Well, I tried phasing the unprunned data with shapeit and took me around 3 days. Hence the prunning ideia, lowering SNP data by removing redundate SNPs might be faster. These are pig samples so I haven't found a reference file that I can use. If you have any suggestion, I'd apreciate it.
OK. How many samples / SNPs do you have and which version of shapeit did you use? Pruning really harms accuracy so I think you should avoid doing that when possible. Do you have access to an computing cluster?
So we have 12 samples (1 108 008 SNPs). I used shapeit v2.r904 and ran an applet on DNA nexus using a mem3_ssd1_v2_x96 computer
OK. Well without a reference panel of pigs realistically there's no point in trying to phase or impute 12 samples. Perhaps try to access the one avaliable here? https://gsejournal.biomedcentral.com/articles/10.1186/s12711-019-0445-y
Did you end up finding a solution? I am in a similar situation with 9 samples and no reference panel.

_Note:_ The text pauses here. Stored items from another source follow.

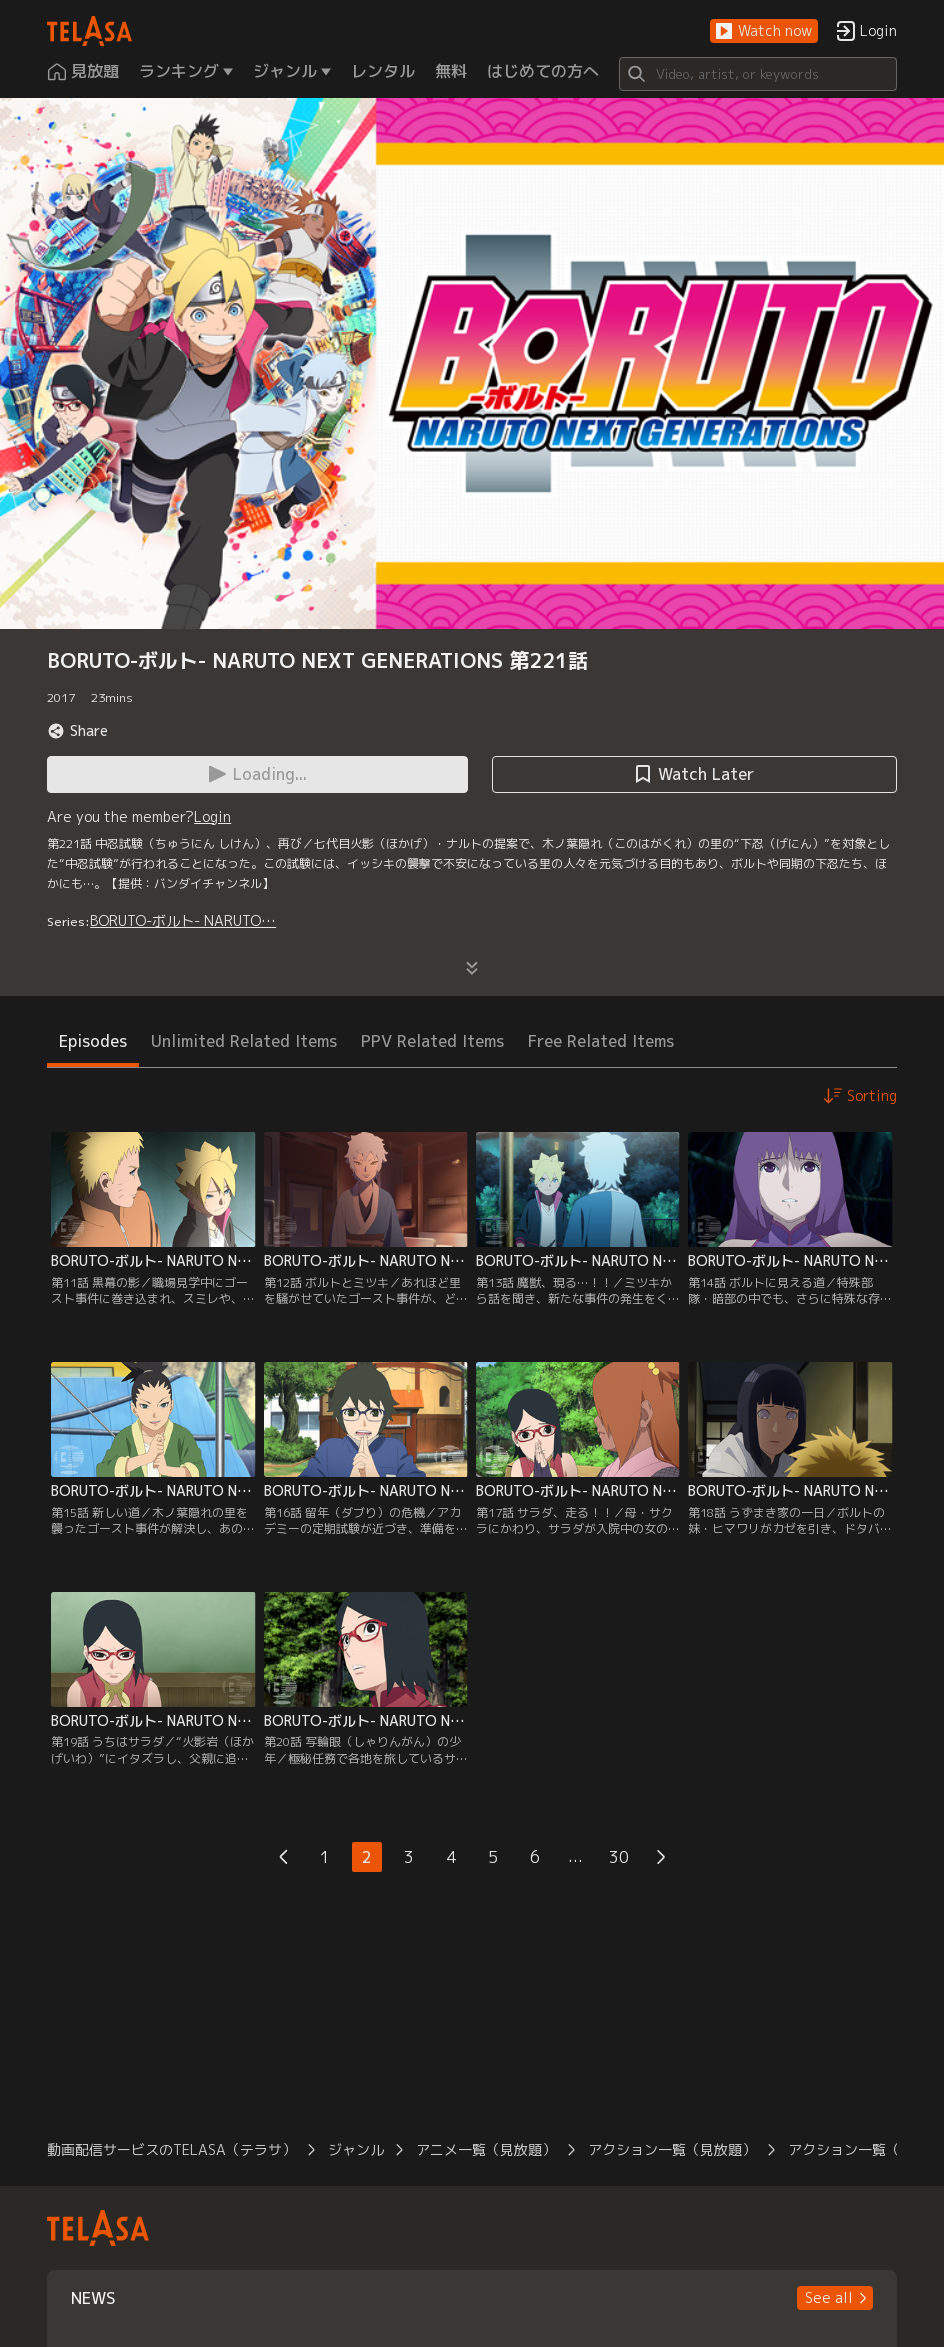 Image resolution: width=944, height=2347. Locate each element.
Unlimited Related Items (244, 1041)
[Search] (758, 74)
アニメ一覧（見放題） (486, 2149)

Hi @mglasena, so I had the same problem over and over again for a while. I thought I had to pool samples from the same populations. In fact, I had about 80 samples from 5 different populations. I created a VCF file with all samples (BCFTools merge), and I tried with that file, but still had the same problem. So we thought it might be a problem with our Linux server. We downloaded our data to a private server and ran beagle, and it worked fine. Our problem was definitely due to incompatibilities between beagle and our server. Hope it helps solving your problem!
You can't use Beagle with that few samples and no reference panel. It won;t give meaningful results.
How did you determine this?
Just a bit of experience working with these kind of software and speaking with the authors. I would strongly advise not to procede unless you have a reference panel or more individuals.